By Dora Muhammad, Congregation Engagement Director —

Photo: My mother at a 1984 union protest in front of Mt. Sinai Hospital in New York —

In early April when the Centers for Disease Control released its first snapshot of demographic data in COVID-19 cases, alarm bells rang across the country over the wide racial disparities. Black people were being hospitalized and dying at higher rates than any other race; and at significantly disproportionate ratios when compared to their percentage of the population.

The bells have not stopped ringing. They are sounding louder every day as more people are looking through the magnifying glass that COVID-19 has held steady over the health inequities in this country. And they vibrated through my cell phone nearly daily throughout the entire month of April.

Even though I oversee Virginia Interfaith’s health equity work, the pandemic’s impact has been overwhelmingly personal. I have received steady notifications about COVID-19 deaths of family members, childhood friends and members of their families, past and current colleagues, mentors, and personal associates. My personal tally today is more than 75 deaths.

I was born and raised in New York. My mother, a Caribbean immigrant, began working at Mt. Sinai Hospital in 1975 in housekeeping and eventually became a trainer of its cleaning staff. In 1981, she became a unit clerk and worked in that capacity until 1989. My entire childhood, my mom was a frontline health care worker as part of NYC’s 1199 union. I inherited many things from her—and this pandemic has reminded me that health equity advocacy is one of them.

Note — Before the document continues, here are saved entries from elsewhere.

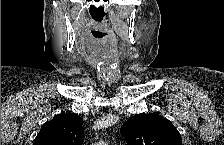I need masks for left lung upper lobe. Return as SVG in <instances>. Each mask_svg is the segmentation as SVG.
<instances>
[{
	"instance_id": "left-lung-upper-lobe-1",
	"label": "left lung upper lobe",
	"mask_w": 224,
	"mask_h": 145,
	"mask_svg": "<svg viewBox=\"0 0 224 145\" xmlns=\"http://www.w3.org/2000/svg\"><path fill=\"white\" fill-rule=\"evenodd\" d=\"M120 132L128 145H182L177 129L157 113L135 115Z\"/></svg>"
}]
</instances>
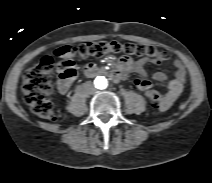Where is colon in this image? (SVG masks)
<instances>
[{
  "label": "colon",
  "instance_id": "obj_1",
  "mask_svg": "<svg viewBox=\"0 0 212 183\" xmlns=\"http://www.w3.org/2000/svg\"><path fill=\"white\" fill-rule=\"evenodd\" d=\"M124 54L148 58L157 64H163L171 59V54L166 49H159L152 45L120 43L117 41H95L80 45H65L55 50V55L63 58L57 63L59 72L65 78H75L77 69L72 61L74 57L87 58L103 54ZM55 62L49 57H43L37 64L28 69L23 77V94L26 104L37 116L45 119L54 118L53 105L50 95L53 90L52 73ZM145 95L151 105L158 109L165 100V96L150 87V82H145Z\"/></svg>",
  "mask_w": 212,
  "mask_h": 183
}]
</instances>
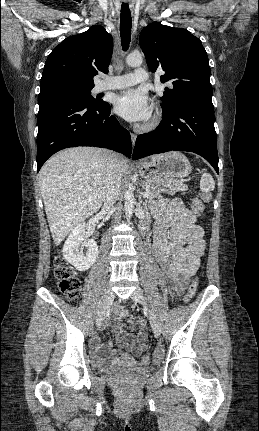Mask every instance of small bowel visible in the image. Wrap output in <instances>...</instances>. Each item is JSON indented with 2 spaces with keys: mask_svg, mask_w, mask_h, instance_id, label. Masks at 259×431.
<instances>
[{
  "mask_svg": "<svg viewBox=\"0 0 259 431\" xmlns=\"http://www.w3.org/2000/svg\"><path fill=\"white\" fill-rule=\"evenodd\" d=\"M203 211V209H202ZM158 219L154 227L153 254L164 274L168 289L173 297L183 294L187 279L200 268L205 251L204 229L197 224L192 209H187L179 199H162L154 206ZM117 318L111 322L116 338L123 350L139 356L146 348L148 339L147 321L131 316L122 309L116 310ZM123 320H128L138 328L137 334L128 332ZM93 347L99 360L125 353H113V343L102 344L98 338Z\"/></svg>",
  "mask_w": 259,
  "mask_h": 431,
  "instance_id": "1",
  "label": "small bowel"
}]
</instances>
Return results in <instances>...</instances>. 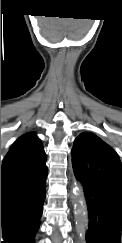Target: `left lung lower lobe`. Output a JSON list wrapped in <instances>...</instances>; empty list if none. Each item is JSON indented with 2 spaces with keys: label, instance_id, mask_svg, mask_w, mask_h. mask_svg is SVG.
I'll use <instances>...</instances> for the list:
<instances>
[{
  "label": "left lung lower lobe",
  "instance_id": "0a47b994",
  "mask_svg": "<svg viewBox=\"0 0 122 243\" xmlns=\"http://www.w3.org/2000/svg\"><path fill=\"white\" fill-rule=\"evenodd\" d=\"M87 221L85 243L122 242V164L107 147L99 154L80 157L73 167Z\"/></svg>",
  "mask_w": 122,
  "mask_h": 243
}]
</instances>
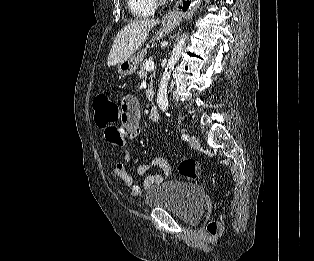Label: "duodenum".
Segmentation results:
<instances>
[{
	"label": "duodenum",
	"mask_w": 314,
	"mask_h": 261,
	"mask_svg": "<svg viewBox=\"0 0 314 261\" xmlns=\"http://www.w3.org/2000/svg\"><path fill=\"white\" fill-rule=\"evenodd\" d=\"M149 117L152 121H158L159 120V111L155 105H151V107L149 109Z\"/></svg>",
	"instance_id": "1"
}]
</instances>
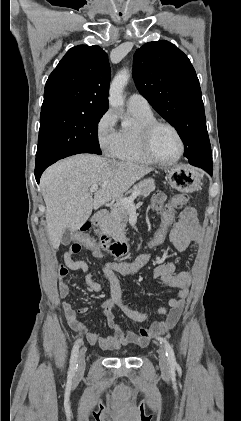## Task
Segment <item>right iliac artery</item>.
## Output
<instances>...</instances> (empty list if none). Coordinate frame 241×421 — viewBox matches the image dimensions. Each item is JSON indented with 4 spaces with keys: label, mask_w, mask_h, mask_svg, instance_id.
Wrapping results in <instances>:
<instances>
[{
    "label": "right iliac artery",
    "mask_w": 241,
    "mask_h": 421,
    "mask_svg": "<svg viewBox=\"0 0 241 421\" xmlns=\"http://www.w3.org/2000/svg\"><path fill=\"white\" fill-rule=\"evenodd\" d=\"M79 346H80V339H78L75 342L74 347L71 352L70 367L68 371L69 378H72L75 375V372L78 367L77 359H78V354H79Z\"/></svg>",
    "instance_id": "obj_1"
}]
</instances>
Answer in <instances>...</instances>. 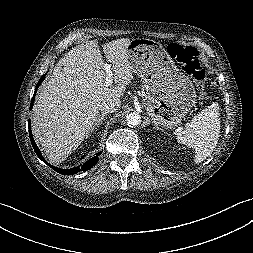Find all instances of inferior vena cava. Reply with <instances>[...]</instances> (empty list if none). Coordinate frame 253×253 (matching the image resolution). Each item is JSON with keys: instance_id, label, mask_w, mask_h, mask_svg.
<instances>
[{"instance_id": "obj_1", "label": "inferior vena cava", "mask_w": 253, "mask_h": 253, "mask_svg": "<svg viewBox=\"0 0 253 253\" xmlns=\"http://www.w3.org/2000/svg\"><path fill=\"white\" fill-rule=\"evenodd\" d=\"M121 106V101L119 99H110L102 102L100 110L102 114L113 113L117 111Z\"/></svg>"}]
</instances>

While I am blessed with the capacity to work remotely from home, I reflect on my mom as I pray for all of today’s essential workers who do not have this capability during the pandemic. This circumstance is one of the major factors that has led to so many COVID-19 deaths of people of color. How outrageous was it for the U.S. Surgeon General Jerome Adams to say at a White House press briefing on April 13, that we are “socially predisposed to coronavirus exposure.”

Surgeon General Adams seemed to believe he was delivering a culturally tailored message to Black and Brown communities during that briefing. Amid listing CDC recommendations of social distancing and frequent hand-washing, he called on us to “step up” and “avoid alcohol, tobacco, and drugs” to help stop the spread of COVID. So, I questioned whether he had a skewed understanding of the social determinants of health when he mentioned alcohol, tobacco, and drugs.

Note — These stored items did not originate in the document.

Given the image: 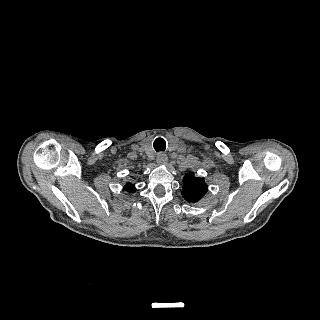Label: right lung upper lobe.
<instances>
[{
	"mask_svg": "<svg viewBox=\"0 0 320 320\" xmlns=\"http://www.w3.org/2000/svg\"><path fill=\"white\" fill-rule=\"evenodd\" d=\"M124 190H126V191L129 192V193H133V192L136 191V188H135L134 185L127 183V184L124 186Z\"/></svg>",
	"mask_w": 320,
	"mask_h": 320,
	"instance_id": "1",
	"label": "right lung upper lobe"
}]
</instances>
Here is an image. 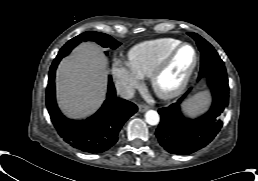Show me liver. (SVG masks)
<instances>
[{"label":"liver","mask_w":258,"mask_h":181,"mask_svg":"<svg viewBox=\"0 0 258 181\" xmlns=\"http://www.w3.org/2000/svg\"><path fill=\"white\" fill-rule=\"evenodd\" d=\"M108 61L100 47L82 43L64 58L56 72L58 105L70 118L94 113L105 98Z\"/></svg>","instance_id":"1"}]
</instances>
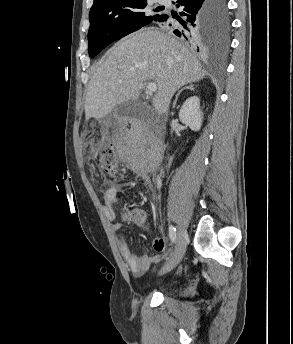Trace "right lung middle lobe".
<instances>
[{
	"instance_id": "1",
	"label": "right lung middle lobe",
	"mask_w": 293,
	"mask_h": 344,
	"mask_svg": "<svg viewBox=\"0 0 293 344\" xmlns=\"http://www.w3.org/2000/svg\"><path fill=\"white\" fill-rule=\"evenodd\" d=\"M147 0H119L90 11L88 31L89 55L96 56L113 41L158 20L161 15L145 13ZM221 34L228 29L226 0H216L214 17Z\"/></svg>"
}]
</instances>
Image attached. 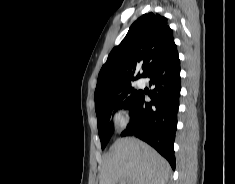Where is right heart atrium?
Instances as JSON below:
<instances>
[{"instance_id":"right-heart-atrium-1","label":"right heart atrium","mask_w":235,"mask_h":184,"mask_svg":"<svg viewBox=\"0 0 235 184\" xmlns=\"http://www.w3.org/2000/svg\"><path fill=\"white\" fill-rule=\"evenodd\" d=\"M129 120V111L123 106L116 107L112 115L113 132L121 133L128 125Z\"/></svg>"}]
</instances>
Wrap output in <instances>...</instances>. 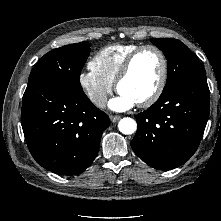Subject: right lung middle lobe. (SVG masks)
<instances>
[{
    "instance_id": "obj_1",
    "label": "right lung middle lobe",
    "mask_w": 221,
    "mask_h": 221,
    "mask_svg": "<svg viewBox=\"0 0 221 221\" xmlns=\"http://www.w3.org/2000/svg\"><path fill=\"white\" fill-rule=\"evenodd\" d=\"M89 53L88 42L66 45L48 52L31 71L28 84L82 90L80 74Z\"/></svg>"
}]
</instances>
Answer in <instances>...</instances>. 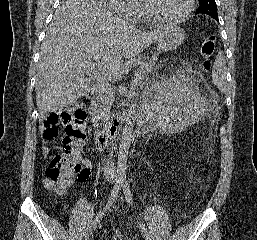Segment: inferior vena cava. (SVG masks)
Here are the masks:
<instances>
[{"label": "inferior vena cava", "instance_id": "602c4592", "mask_svg": "<svg viewBox=\"0 0 257 240\" xmlns=\"http://www.w3.org/2000/svg\"><path fill=\"white\" fill-rule=\"evenodd\" d=\"M108 171L112 172L113 171V164L112 162H107V166L105 167Z\"/></svg>", "mask_w": 257, "mask_h": 240}]
</instances>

Health inequities prevail more significantly as a result of social determinants than clinical determinants. The World Health Organization defines these factors as “the conditions in which people are born, grow, live, work and age. These circumstances are shaped by the distribution of money, power and resources at global, national and local levels.” The poor health outcomes in the Black community rests in employment opportunities, access to health care and resources, early childhood development and education, housing and the built environment—and the historic exclusion of Black people in the systems that govern and administer these sectors of society.

Ever since the first enslaved Africans survived the Middle Passage to reach the shores of this country in 1619, our health outcomes have been at the bottom of an abyss. The time is long overdue to address the health implications of racism. The world is watching and waiting to see if this country will have the courage to take this step.